[Exercise data Boundary: Start]

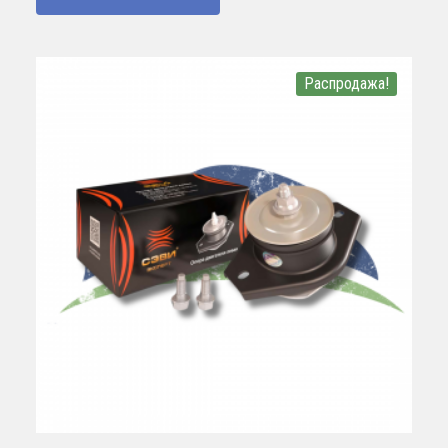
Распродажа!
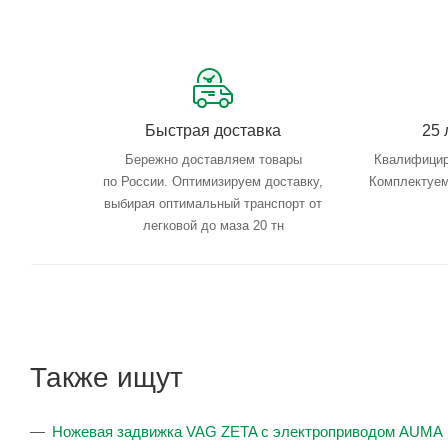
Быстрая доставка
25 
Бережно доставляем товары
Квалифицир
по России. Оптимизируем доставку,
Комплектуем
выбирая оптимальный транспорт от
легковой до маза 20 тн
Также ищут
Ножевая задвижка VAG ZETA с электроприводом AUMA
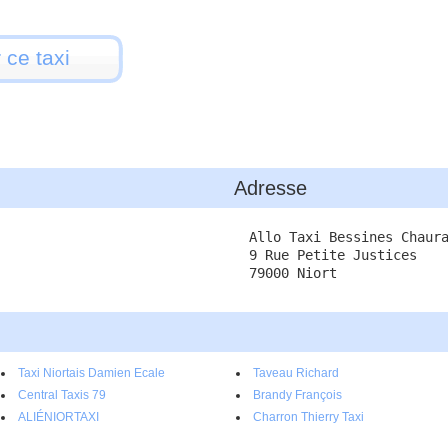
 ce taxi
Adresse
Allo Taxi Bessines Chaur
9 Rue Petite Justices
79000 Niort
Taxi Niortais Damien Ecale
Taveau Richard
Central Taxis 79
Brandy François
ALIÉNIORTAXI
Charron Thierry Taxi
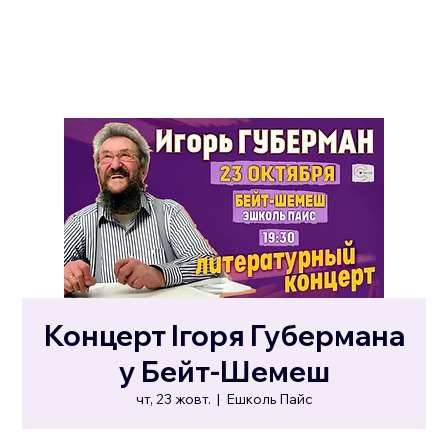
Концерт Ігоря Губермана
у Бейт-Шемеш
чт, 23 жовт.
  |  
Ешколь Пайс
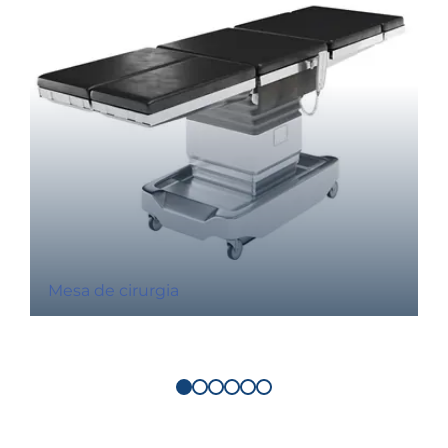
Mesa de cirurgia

[Exercise data Boundary: End]

Directions for this task:
Restate word for word each line from the top of the listing down to and including the line that holds "ALIÉNIORTAXI". Drop any pictures.

Problem solution:
Распродажа!
Быстрая доставка
25 
Бережно доставляем товары
Квалифицир
по России. Оптимизируем доставку,
Комплектуем
выбирая оптимальный транспорт от
легковой до маза 20 тн
Также ищут
Ножевая задвижка VAG ZETA с электроприводом AUMA
 ce taxi
Adresse
Allo Taxi Bessines Chaur
9 Rue Petite Justices
79000 Niort
Taxi Niortais Damien Ecale
Taveau Richard
Central Taxis 79
Brandy François
ALIÉNIORTAXI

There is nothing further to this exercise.